▸ **Problem**
Below are the records; how many of their lines contain "button"? Reply only with that figure.

▸ **Data supplied**
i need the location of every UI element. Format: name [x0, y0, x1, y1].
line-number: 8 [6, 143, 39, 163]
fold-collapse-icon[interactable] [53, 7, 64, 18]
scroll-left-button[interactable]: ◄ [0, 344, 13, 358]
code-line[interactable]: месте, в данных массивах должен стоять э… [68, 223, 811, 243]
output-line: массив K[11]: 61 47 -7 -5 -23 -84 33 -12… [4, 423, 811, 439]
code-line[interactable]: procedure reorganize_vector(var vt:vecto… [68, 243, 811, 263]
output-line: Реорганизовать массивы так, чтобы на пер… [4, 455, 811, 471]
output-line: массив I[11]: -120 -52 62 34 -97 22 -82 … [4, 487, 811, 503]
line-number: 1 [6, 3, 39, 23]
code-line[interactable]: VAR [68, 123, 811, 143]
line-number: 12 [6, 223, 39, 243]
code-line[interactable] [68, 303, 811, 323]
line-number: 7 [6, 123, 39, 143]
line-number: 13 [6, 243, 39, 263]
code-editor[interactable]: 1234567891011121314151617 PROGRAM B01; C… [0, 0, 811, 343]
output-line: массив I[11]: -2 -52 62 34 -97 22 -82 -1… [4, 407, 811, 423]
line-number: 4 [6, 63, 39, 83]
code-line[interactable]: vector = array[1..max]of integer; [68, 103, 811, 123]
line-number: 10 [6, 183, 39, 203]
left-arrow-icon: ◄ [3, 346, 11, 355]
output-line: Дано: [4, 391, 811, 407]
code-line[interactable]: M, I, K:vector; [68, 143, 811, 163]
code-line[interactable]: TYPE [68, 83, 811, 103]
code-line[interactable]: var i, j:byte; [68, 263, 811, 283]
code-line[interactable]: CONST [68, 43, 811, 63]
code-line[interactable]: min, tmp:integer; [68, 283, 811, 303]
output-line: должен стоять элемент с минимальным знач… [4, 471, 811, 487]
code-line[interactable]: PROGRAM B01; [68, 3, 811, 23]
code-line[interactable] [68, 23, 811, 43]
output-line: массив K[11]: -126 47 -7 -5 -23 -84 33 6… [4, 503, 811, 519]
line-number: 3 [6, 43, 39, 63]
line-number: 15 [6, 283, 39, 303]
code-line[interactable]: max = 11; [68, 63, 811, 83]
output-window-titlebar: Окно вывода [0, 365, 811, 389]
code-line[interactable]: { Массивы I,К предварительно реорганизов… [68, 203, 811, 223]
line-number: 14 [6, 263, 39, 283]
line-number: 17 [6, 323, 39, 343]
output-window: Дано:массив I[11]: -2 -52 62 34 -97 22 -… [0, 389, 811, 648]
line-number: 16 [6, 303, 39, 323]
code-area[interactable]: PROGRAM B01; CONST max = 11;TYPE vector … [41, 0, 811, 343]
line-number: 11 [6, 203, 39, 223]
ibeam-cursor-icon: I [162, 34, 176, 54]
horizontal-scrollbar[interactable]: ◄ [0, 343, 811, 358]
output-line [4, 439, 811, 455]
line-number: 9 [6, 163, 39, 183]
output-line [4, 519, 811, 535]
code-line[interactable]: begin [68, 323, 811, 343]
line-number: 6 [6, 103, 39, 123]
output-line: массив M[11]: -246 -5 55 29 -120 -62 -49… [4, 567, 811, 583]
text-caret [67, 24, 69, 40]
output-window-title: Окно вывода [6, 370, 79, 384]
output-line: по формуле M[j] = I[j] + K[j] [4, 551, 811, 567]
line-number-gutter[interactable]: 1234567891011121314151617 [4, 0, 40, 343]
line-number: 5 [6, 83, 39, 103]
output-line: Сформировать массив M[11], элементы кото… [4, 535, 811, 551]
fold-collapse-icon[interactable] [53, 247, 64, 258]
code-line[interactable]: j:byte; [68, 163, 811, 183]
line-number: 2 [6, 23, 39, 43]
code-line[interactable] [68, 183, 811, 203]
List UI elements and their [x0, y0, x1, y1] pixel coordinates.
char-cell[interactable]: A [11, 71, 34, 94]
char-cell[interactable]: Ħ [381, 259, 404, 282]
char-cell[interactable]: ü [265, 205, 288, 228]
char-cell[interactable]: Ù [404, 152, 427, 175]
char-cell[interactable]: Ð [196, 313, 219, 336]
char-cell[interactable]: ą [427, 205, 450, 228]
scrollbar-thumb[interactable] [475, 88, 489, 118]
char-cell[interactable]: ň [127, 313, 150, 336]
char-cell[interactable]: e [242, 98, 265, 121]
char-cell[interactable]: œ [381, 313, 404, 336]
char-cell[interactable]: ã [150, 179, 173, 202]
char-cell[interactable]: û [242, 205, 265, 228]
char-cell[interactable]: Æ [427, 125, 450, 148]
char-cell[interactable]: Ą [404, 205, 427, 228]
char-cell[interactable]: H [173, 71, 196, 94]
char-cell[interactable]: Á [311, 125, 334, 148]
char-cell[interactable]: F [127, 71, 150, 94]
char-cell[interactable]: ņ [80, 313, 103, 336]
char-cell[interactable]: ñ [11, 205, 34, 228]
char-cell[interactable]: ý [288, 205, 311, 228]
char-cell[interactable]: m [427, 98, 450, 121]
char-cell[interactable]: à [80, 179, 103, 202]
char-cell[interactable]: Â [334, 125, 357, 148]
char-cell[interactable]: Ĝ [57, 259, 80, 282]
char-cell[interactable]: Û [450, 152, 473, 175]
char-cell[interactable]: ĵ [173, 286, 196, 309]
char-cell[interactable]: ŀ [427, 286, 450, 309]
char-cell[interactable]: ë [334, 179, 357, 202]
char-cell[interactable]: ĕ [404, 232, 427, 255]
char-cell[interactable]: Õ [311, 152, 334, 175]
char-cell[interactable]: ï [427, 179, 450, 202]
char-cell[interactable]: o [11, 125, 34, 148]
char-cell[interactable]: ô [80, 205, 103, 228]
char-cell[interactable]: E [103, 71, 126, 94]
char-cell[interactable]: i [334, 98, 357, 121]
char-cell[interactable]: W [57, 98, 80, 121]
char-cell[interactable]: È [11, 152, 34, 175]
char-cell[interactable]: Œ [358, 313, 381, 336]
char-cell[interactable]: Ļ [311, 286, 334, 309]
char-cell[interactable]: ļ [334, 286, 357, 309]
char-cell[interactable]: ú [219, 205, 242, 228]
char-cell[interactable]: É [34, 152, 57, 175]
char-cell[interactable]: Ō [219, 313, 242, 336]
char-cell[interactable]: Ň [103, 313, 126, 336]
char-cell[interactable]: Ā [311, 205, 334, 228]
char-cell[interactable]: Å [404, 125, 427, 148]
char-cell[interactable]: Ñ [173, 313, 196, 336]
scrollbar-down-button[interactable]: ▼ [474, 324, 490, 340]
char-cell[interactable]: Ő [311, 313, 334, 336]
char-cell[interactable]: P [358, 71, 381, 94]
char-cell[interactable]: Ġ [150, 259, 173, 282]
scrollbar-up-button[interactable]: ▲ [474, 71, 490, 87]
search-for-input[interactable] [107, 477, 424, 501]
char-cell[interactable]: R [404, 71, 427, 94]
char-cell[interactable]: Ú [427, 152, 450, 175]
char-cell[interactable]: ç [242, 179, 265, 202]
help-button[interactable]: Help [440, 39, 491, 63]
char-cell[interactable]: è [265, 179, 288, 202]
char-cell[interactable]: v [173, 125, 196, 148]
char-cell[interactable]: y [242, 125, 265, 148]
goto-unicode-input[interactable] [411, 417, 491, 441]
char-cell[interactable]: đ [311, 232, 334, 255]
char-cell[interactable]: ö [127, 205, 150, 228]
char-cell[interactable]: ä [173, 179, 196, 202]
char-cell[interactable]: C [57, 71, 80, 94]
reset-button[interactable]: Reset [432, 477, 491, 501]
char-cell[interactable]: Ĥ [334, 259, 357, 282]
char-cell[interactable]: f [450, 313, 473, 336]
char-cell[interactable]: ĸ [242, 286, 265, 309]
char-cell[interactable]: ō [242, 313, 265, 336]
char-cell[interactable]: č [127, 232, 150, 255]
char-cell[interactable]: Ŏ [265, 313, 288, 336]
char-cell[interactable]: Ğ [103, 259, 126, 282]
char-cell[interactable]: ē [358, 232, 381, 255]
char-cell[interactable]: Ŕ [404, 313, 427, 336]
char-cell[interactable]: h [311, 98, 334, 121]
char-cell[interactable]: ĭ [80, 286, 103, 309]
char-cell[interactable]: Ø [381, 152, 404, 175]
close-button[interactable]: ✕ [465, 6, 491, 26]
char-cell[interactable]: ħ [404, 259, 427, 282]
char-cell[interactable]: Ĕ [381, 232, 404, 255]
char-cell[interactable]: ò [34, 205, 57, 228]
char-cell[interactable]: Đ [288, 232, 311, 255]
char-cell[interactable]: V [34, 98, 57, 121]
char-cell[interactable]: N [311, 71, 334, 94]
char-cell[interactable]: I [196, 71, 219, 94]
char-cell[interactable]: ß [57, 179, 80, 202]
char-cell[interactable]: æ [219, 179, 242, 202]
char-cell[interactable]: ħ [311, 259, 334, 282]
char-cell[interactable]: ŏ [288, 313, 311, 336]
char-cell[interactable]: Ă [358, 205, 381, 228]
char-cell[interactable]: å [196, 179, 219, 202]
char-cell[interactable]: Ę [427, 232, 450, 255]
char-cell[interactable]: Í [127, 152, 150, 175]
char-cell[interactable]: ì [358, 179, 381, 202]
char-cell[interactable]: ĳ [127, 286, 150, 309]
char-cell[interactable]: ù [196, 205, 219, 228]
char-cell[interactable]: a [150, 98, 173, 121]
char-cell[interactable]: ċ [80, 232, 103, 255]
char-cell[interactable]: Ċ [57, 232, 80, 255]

▸ **Response to this exercise**
6